James Hamilton (born 1946) is an American photographer, best known for his documentation of the New York City film, art and music scene of the 1970s and 1980s.

==Life==
James Hamilton was born in Baltimore. His career began as a painting student at Pratt Institute, in Brooklyn, NY, where he studied from fall, 1964 to summer, 1966. He swiftly changed gears after securing a summer job at the studio of fashion photographer Alberto Rizzo. It was while employed there that Hamilton learned to use a darkroom and purchased his first camera, a Nikon Rangefinder, which he traded with Rizzo for a Nikon F. His passion for photography was ignited by shooting in the street, as opposed to the confines of the studio.
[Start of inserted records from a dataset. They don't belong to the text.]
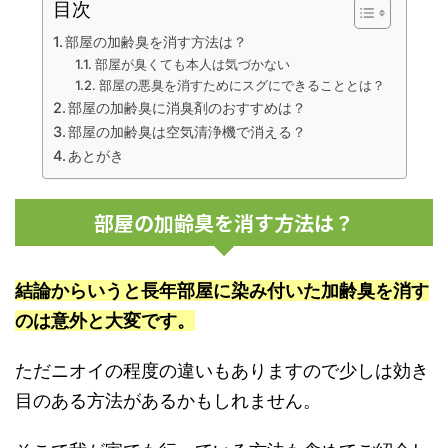
目次
部屋の加齢臭を消す方法は？
部屋が臭くても本人は気づかない
部屋の悪臭を消すためにスグにできることとは？
部屋の加齢臭に消臭剤のおすすめは？
部屋の加齢臭は空気清浄機で消える？
あとがき
部屋の加齢臭を消す方法は？
結論からいうと長年部屋に染み付いた加齢臭を消す
のは意外と大変です。
ただニオイの程度の違いもありますので少しは効き
目のある方法があるかもしれません。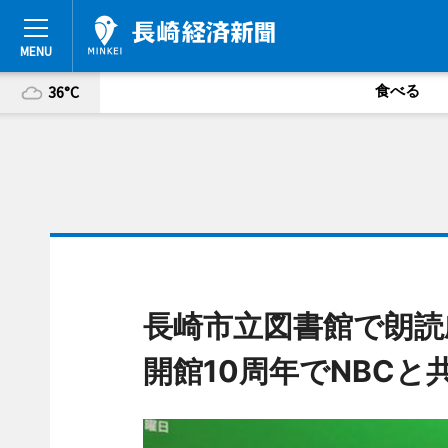
食べる
36°C
長崎市立図書館で朗
開館10周年でNBCと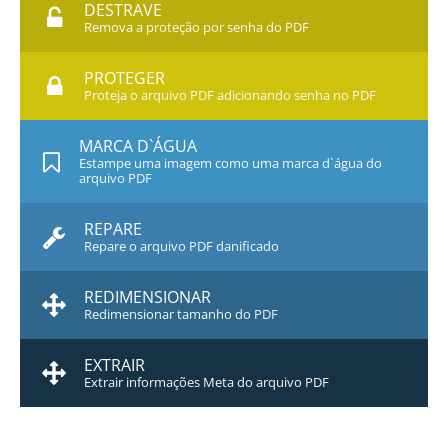
DESTRAVE
Remova a proteção por senha do PDF
PROTEGER
Proteja o arquivo PDF adicionando senha no PDF
MARCA D`ÁGUA
Estampe uma imagem como uma marca d`água do
arquivo PDF
REPARE
Repare o arquivo PDF danificado
REDIMENSIONAR
Redimensionar tamanho do PDF
EXTRAIR
Extrair informações Meta do arquivo PDF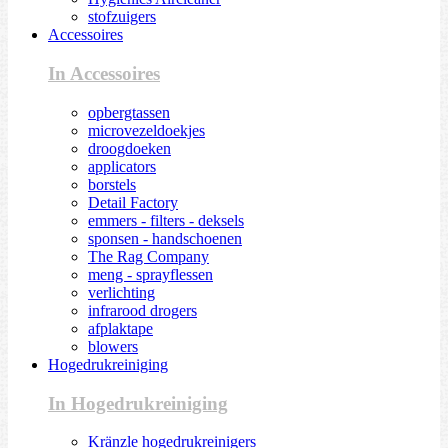
stofzuigers
Accessoires
In Accessoires
opbergtassen
microvezeldoekjes
droogdoeken
applicators
borstels
Detail Factory
emmers - filters - deksels
sponsen - handschoenen
The Rag Company
meng - sprayflessen
verlichting
infrarood drogers
afplaktape
blowers
Hogedrukreiniging
In Hogedrukreiniging
Kränzle hogedrukreinigers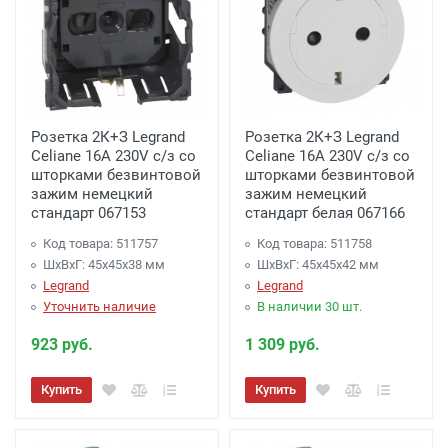
Розетка 2К+З Legrand
Розетка 2К+З Legrand
Celiane 16A 230V с/з со
Celiane 16A 230V с/з со
шторками безвинтовой
шторками безвинтовой
зажим немецкий
зажим немецкий
стандарт 067153
стандарт белая 067166
Код товара: 511757
Код товара: 511758
ШхВхГ: 45x45x38 мм
ШхВхГ: 45x45x42 мм
Legrand
Legrand
Уточнить наличие
В наличии 30 шт.
923 руб.
1 309 руб.
Купить
Купить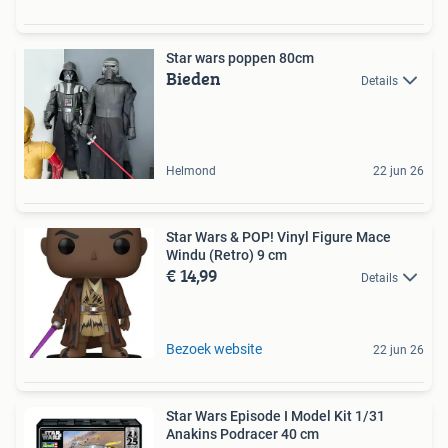
Star wars poppen 80cm
Bieden
Details
Helmond
22 jun 26
Star Wars & POP! Vinyl Figure Mace
Windu (Retro) 9 cm
€ 14,99
Details
Bezoek website
22 jun 26
Star Wars Episode I Model Kit 1/31
Anakins Podracer 40 cm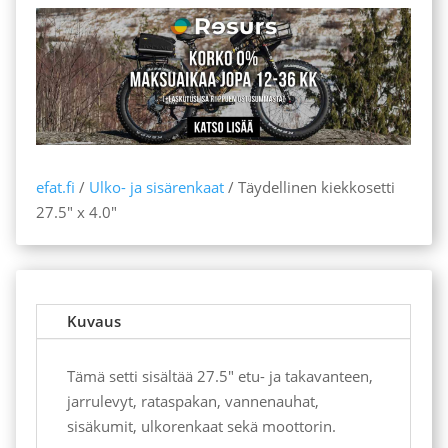
x
4.0"
määrä
efat.fi
/
Ulko- ja sisärenkaat
/ Täydellinen kiekkosetti
27.5″ x 4.0″
Kuvaus
Tämä setti sisältää 27.5" etu- ja takavanteen,
jarrulevyt, rataspakan, vannenauhat,
sisäkumit, ulkorenkaat sekä moottorin.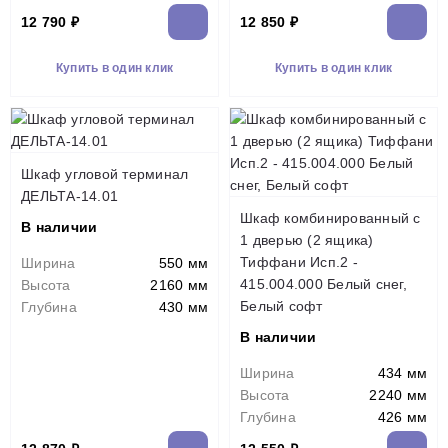
12 790 ₽
12 850 ₽
Купить в один клик
Купить в один клик
Шкаф угловой терминал
ДЕЛЬТА-14.01
Шкаф комбинированный с
В наличии
1 дверью (2 ящика)
Тиффани Исп.2 -
Ширина
550 мм
415.004.000 Белый снег,
Высота
2160 мм
Белый софт
Глубина
430 мм
В наличии
Ширина
434 мм
Высота
2240 мм
Глубина
426 мм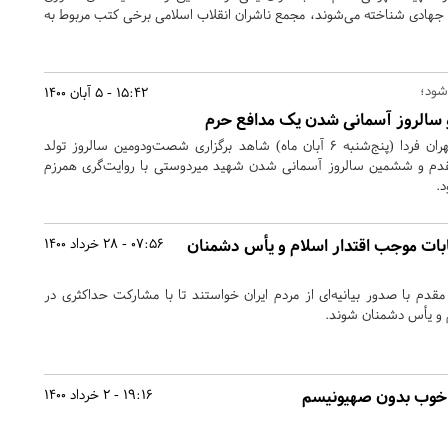
جهادی شناخته می‌شوند، مجمع ناشران انقلاب اسلامی برخی کتب مربوط به
شود؛
15:42 - 5 آبان 1400
 سالروز آسمانی شدن یک مدافع حرم
مزار شهدای بهشت زهرای تهران فردا (پنج‌شنبه ۶ آبان ماه) شاهد برگزاری شصت‌ودومین سالروز تولد
دم و ششمین سالروز آسمانی شدن شهید میردوستی با روایت‌گری همرزم
.
بات موجب اقتدار اسلام و یأس دشمنان
07:56 - 28 خرداد 1400
دم با صدور بیانیه‌ای از مردم ایران خواستند تا با مشارکت حداکثری در
م و یأس دشمنان شوند.
ی خوب بدون صهیونیسم
19:16 - 2 خرداد 1400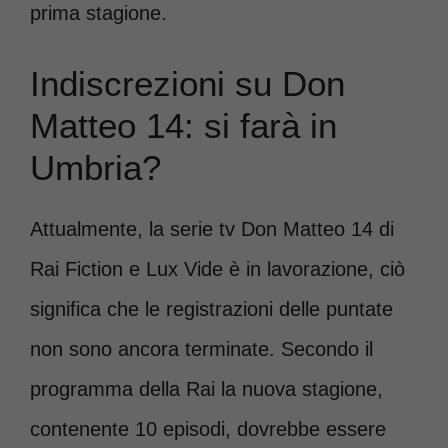
prima stagione.
Indiscrezioni su Don
Matteo 14: si farà in
Umbria?
Attualmente, la serie tv Don Matteo 14 di
Rai Fiction e Lux Vide è in lavorazione, ciò
significa che le registrazioni delle puntate
non sono ancora terminate. Secondo il
programma della Rai la nuova stagione,
contenente 10 episodi, dovrebbe essere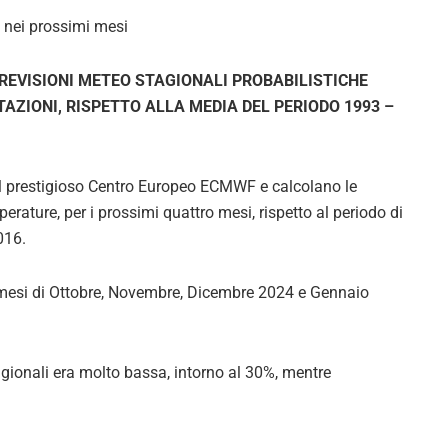
nei prossimi mesi
REVISIONI METEO STAGIONALI PROBABILISTICHE
AZIONI, RISPETTO ALLA MEDIA DEL PERIODO 1993 –
al prestigioso Centro Europeo ECMWF e calcolano le
perature, per i prossimi quattro mesi, rispetto al periodo di
016.
 i mesi di Ottobre, Novembre, Dicembre 2024 e Gennaio
stagionali era molto bassa, intorno al 30%, mentre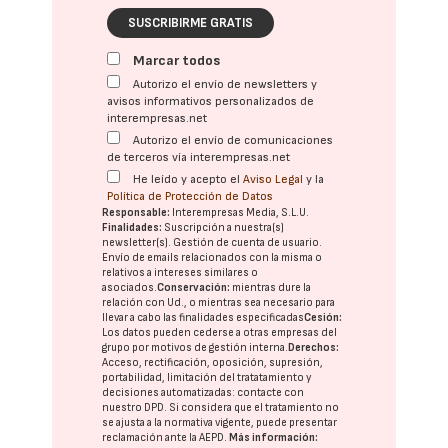
SUSCRIBIRME GRATIS
Marcar todos
Autorizo el envío de newsletters y
avisos informativos personalizados de
interempresas.net
Autorizo el envío de comunicaciones
de terceros vía interempresas.net
He leído y acepto el
Aviso Legal
y la
Política de Protección de Datos
Responsable:
Interempresas Media, S.L.U.
Finalidades:
Suscripción a nuestra(s)
newsletter(s). Gestión de cuenta de usuario.
Envío de emails relacionados con la misma o
relativos a intereses similares o
asociados.
Conservación:
mientras dure la
relación con Ud., o mientras sea necesario para
llevar a cabo las finalidades especificadas
Cesión:
Los datos pueden cederse a otras
empresas del
grupo
por motivos de gestión interna.
Derechos:
Acceso, rectificación, oposición, supresión,
portabilidad, limitación del tratatamiento y
decisiones automatizadas:
contacte con
nuestro DPD
. Si considera que el tratamiento no
se ajusta a la normativa vigente, puede presentar
reclamación ante la
AEPD
.
Más información: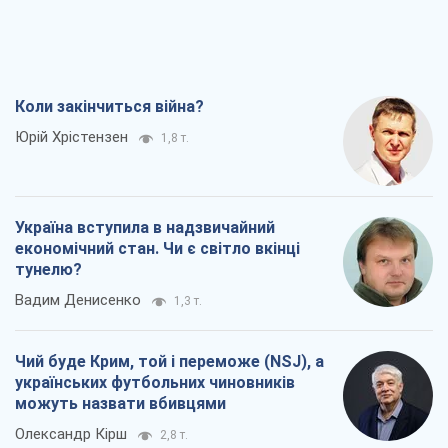
Коли закінчиться війна?
Юрій Хрістензен
1,8 т.
Україна вступила в надзвичайний
економічний стан. Чи є світло вкінці
тунелю?
Вадим Денисенко
1,3 т.
Чий буде Крим, той і переможе (NSJ), а
українських футбольних чиновників
можуть назвати вбивцями
Олександр Кірш
2,8 т.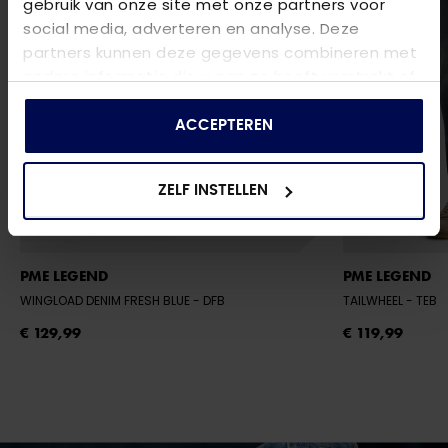
gebruik van onze site met onze partners voor
social media, adverteren en analyse. Deze
partners kunnen deze gegevens combineren met
andere informatie die u aan ze heeft verstrekt of
die ze hebben verzameld op basis van uw gebruik
van hun services.
ACCEPTEREN
ZELF INSTELLEN
PME LEGEND
PME LEGEND
WINGLOAD DENIM FRESH BLUE
- DFB
TAILWHEEL
- TEB
€ 129,99
€ 119,99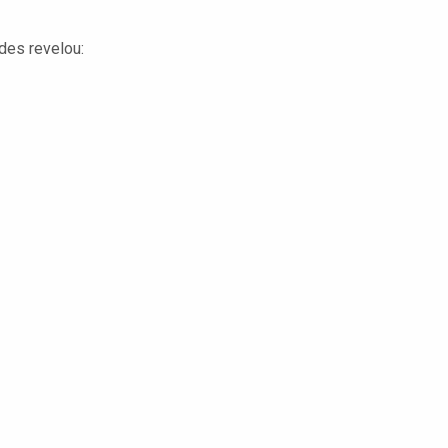
des revelou: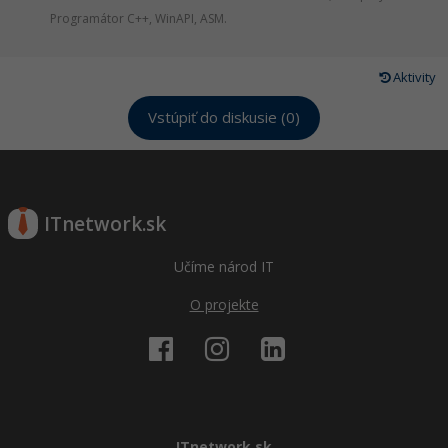
Programátor C++, WinAPI, ASM.
Aktivity
Vstúpiť do diskusie (0)
ITnetwork.sk
Učíme národ IT
O projekte
ITnetwork.sk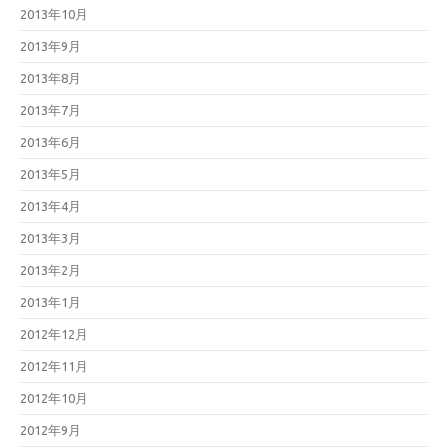
2013年10月
2013年9月
2013年8月
2013年7月
2013年6月
2013年5月
2013年4月
2013年3月
2013年2月
2013年1月
2012年12月
2012年11月
2012年10月
2012年9月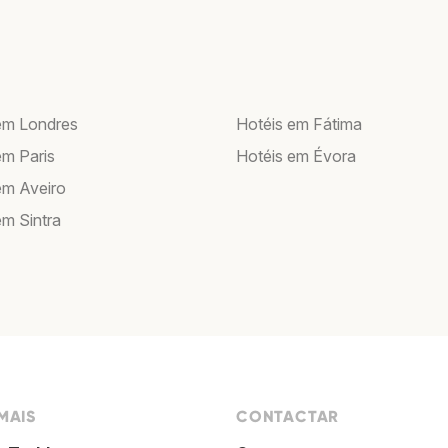
em Londres
Hotéis em Fátima
em Paris
Hotéis em Évora
em Aveiro
em Sintra
MAIS
CONTACTAR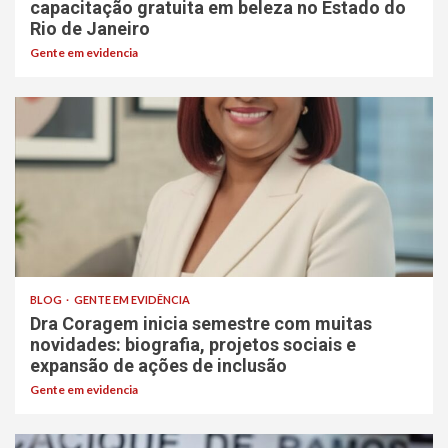
capacitação gratuita em beleza no Estado do
Rio de Janeiro
Gente em evidencia
BLOG
GENTE EM EVIDÊNCIA
Dra Coragem inicia semestre com muitas
novidades: biografia, projetos sociais e
expansão de ações de inclusão
Gente em evidencia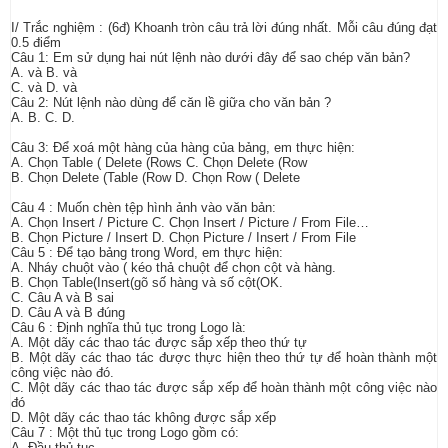
I/ Trắc nghiệm : (6đ) Khoanh tròn câu trả lời đúng nhất. Mỗi câu đúng đạt
0.5 điểm
Câu 1: Em sử dụng hai nút lệnh nào dưới đây để sao chép văn bản?
A. và B. và
C. và D. và
Câu 2: Nút lệnh nào dùng để căn lề giữa cho văn bản ?
A. B. C. D.
Câu 3: Để xoá một hàng của hàng của bảng, em thực hiện:
A. Chọn Table ( Delete (Rows C. Chọn Delete (Row
B. Chọn Delete (Table (Row D. Chọn Row ( Delete
Câu 4 : Muốn chèn tệp hình ảnh vào văn bản:
A. Chọn Insert / Picture C. Chọn Insert / Picture / From File…
B. Chọn Picture / Insert D. Chọn Picture / Insert / From File
Câu 5 : Để tạo bảng trong Word, em thực hiện:
A. Nháy chuột vào ( kéo thả chuột để chọn cột và hàng.
B. Chọn Table(Insert(gõ số hàng và số cột(OK.
C. Câu A và B sai
D. Câu A và B đúng
Câu 6 : Định nghĩa thủ tục trong Logo là:
A. Một dãy các thao tác được sắp xếp theo thứ tự
B. Một dãy các thao tác được thực hiện theo thứ tự để hoàn thành một
công việc nào đó.
C. Một dãy các thao tác được sắp xếp để hoàn thành một công việc nào
đó
D. Một dãy các thao tác không được sắp xếp
Câu 7 : Một thủ tục trong Logo gồm có:
A. Đầu thủ tục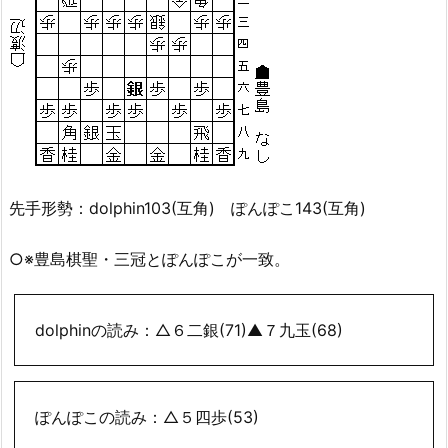
先手形勢：dolphin103(互角) ぽんぽこ143(互角)
○※豊島棋聖・三冠とぽんぽこが一致。
dolphinの読み：△６二銀(71)▲７九玉(68)
ぽんぽこの読み：△５四歩(53)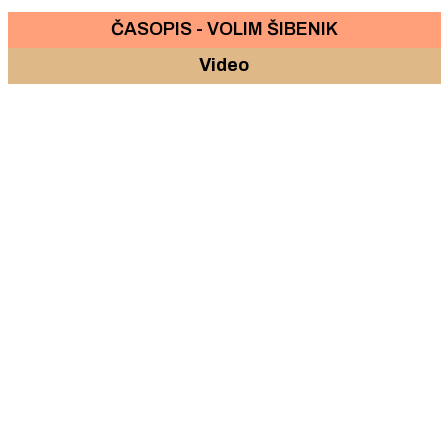
ČASOPIS - VOLIM ŠIBENIK
Video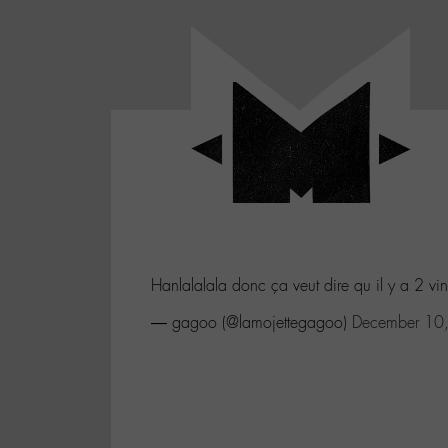
Panneau de gestion des cookies
LABO
-
Aller
Laboratoire
au
poétique
M-
menu
et
musical
Aller
autour
au
de
contenu
l'univers
Aller
de
-
à
M-
Hanlalalala donc ça veut dire qu il y a 2 vin
la
recherche
— gagoo (@lamojettegagoo)
December 10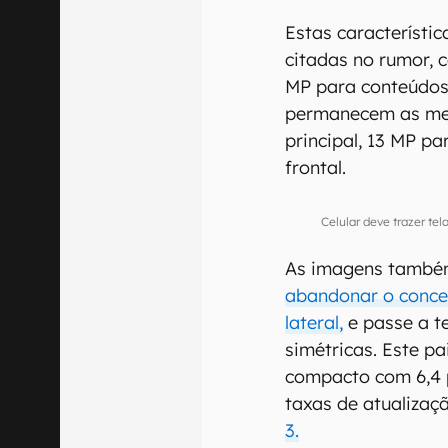
Estas característ
citadas no rumor, 
MP para conteúdos 
permanecem as me
principal, 13 MP p
frontal.
Celular deve trazer t
As imagens també
abandonar o conceit
lateral,
e passe a t
simétricas. Este p
compacto com 6,4 
taxas de atualizaç
3.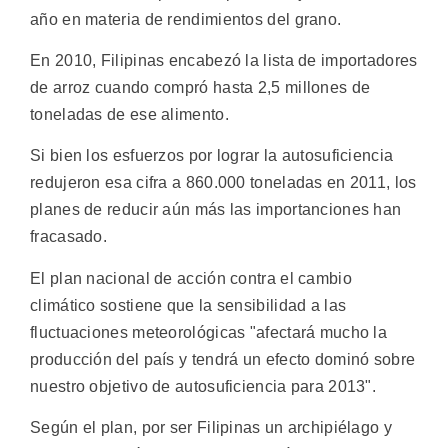
año en materia de rendimientos del grano.
En 2010, Filipinas encabezó la lista de importadores
de arroz cuando compró hasta 2,5 millones de
toneladas de ese alimento.
Si bien los esfuerzos por lograr la autosuficiencia
redujeron esa cifra a 860.000 toneladas en 2011, los
planes de reducir aún más las importanciones han
fracasado.
El plan nacional de acción contra el cambio
climático sostiene que la sensibilidad a las
fluctuaciones meteorológicas "afectará mucho la
producción del país y tendrá un efecto dominó sobre
nuestro objetivo de autosuficiencia para 2013".
Según el plan, por ser Filipinas un archipiélago y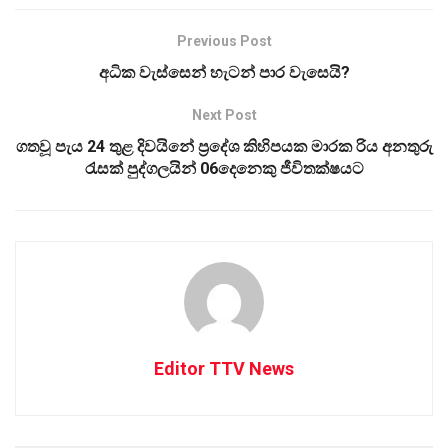
Previous Post
අධික වැස්සෙන් හැටන් පාර වැසෙයි?
Next Post
ගතවූ පැය 24 තුළ දිවයිනේ ප්‍රදේශ කිහිපයක මාරක රිය අනතුරු
රැසක් පුද්ගලයින් 06දෙනෙකු ජීවිතක්ෂයට
Editor TTV News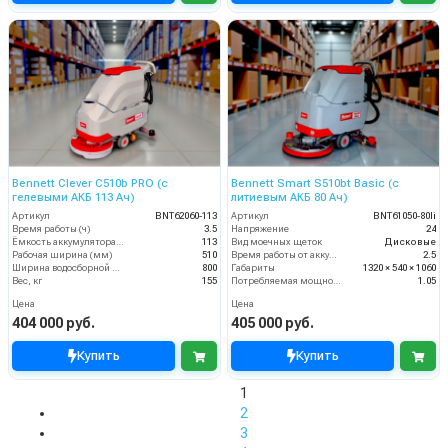
Bennett Clever C510b PRO (с
Bennett Smart S510bt Basic (с
гелевыми АКБ 113 Ач)
литиевым АКБ 80 Ач)
Артикул
BNT62060-113
Артикул
BNT61050-80li
Время работы (ч)
3.5
Напряжение
24
Ёмкость аккумулятора (Ач)
113
Вид моечных щеток
Дисковые
Рабочая ширина (мм)
510
Время работы от аккумуляторов (ч)
2.5
Ширина водосборной рейки
800
Габариты
1320 × 540 × 1060
Вес, кг
155
Потребляемая мощность (кВт)
1.05
Цена
Цена
404 000 руб.
405 000 руб.
Купить
Купить
1
2
3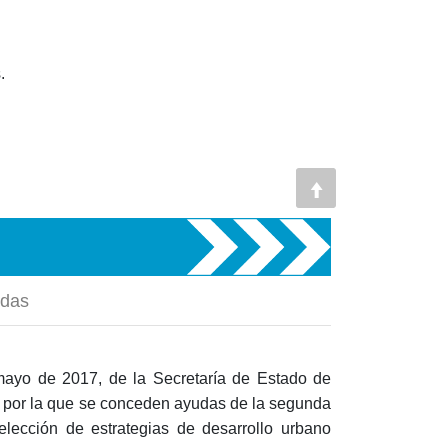
.
udas
ayo de 2017, de la Secretaría de Estado de
 por la que se conceden ayudas de la segunda
elección de estrategias de desarrollo urbano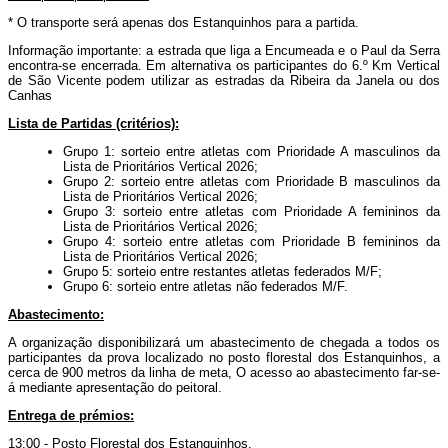
* O transporte será apenas dos Estanquinhos para a partida.
Informação importante: a estrada que liga a Encumeada e o Paul da Serra
encontra-se encerrada. Em alternativa os participantes do 6.º Km Vertical
de São Vicente podem utilizar as estradas da Ribeira da Janela ou dos
Canhas
Lista de Partidas (critérios):
Grupo 1: sorteio entre atletas com Prioridade A masculinos da
Lista de Prioritários Vertical 2026;
Grupo 2: sorteio entre atletas com Prioridade B masculinos da
Lista de Prioritários Vertical 2026;
Grupo 3: sorteio entre atletas com Prioridade A femininos da
Lista de Prioritários Vertical 2026;
Grupo 4: sorteio entre atletas com Prioridade B femininos da
Lista de Prioritários Vertical 2026;
Grupo 5: sorteio entre restantes atletas federados M/F;
Grupo 6: sorteio entre atletas não federados M/F.
Abastecimento:
A organização disponibilizará um abastecimento de chegada a todos os
participantes da prova localizado no posto florestal dos Estanquinhos, a
cerca de 900 metros da linha de meta, O acesso ao abastecimento far-se-
á mediante apresentação do peitoral.
Entrega de prémios:
13:00 - Posto Florestal dos Estanquinhos.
By summer’s end James had decided not to finish his last two years at the school, but to instead remain at the studio with Rizzo.

In 1969 Hamilton began hitch-hiking around the US, spending five months on the road capturing images wherever he landed. While traveling through Texas, the young photographer found out about a music festival taking place in a nearby town. He created fake press passes and spent three days shooting musicians as they performed at the Texas International Pop Festival. Upon his return to New York City he built a darkroom in his apartment, processed the film, and began printing. He took the images from the festival to the newly launched music magazine, Crawdaddy! and was hired on the spot as their staff photographer. It was then that Hamilton began to capture the steady stream of bands that came through the city, spending weekends shooting at the Fillmore East and, according to James, "...covering the music life of NYC." He continues, "I never set out to photograph celebrities, and never really thought of myself as a 'portrait photographer'... I had always carried my camera wherever I went, using it to create a sort of personal history and a way of finding adventure." Thus began a decades long career that would find Hamilton photographing the NYC music scene during some of its most fervent and fertile years, capturing the likes of Nico, Patti Smith, Tom Verlaine, Beastie Boys, and James Brown.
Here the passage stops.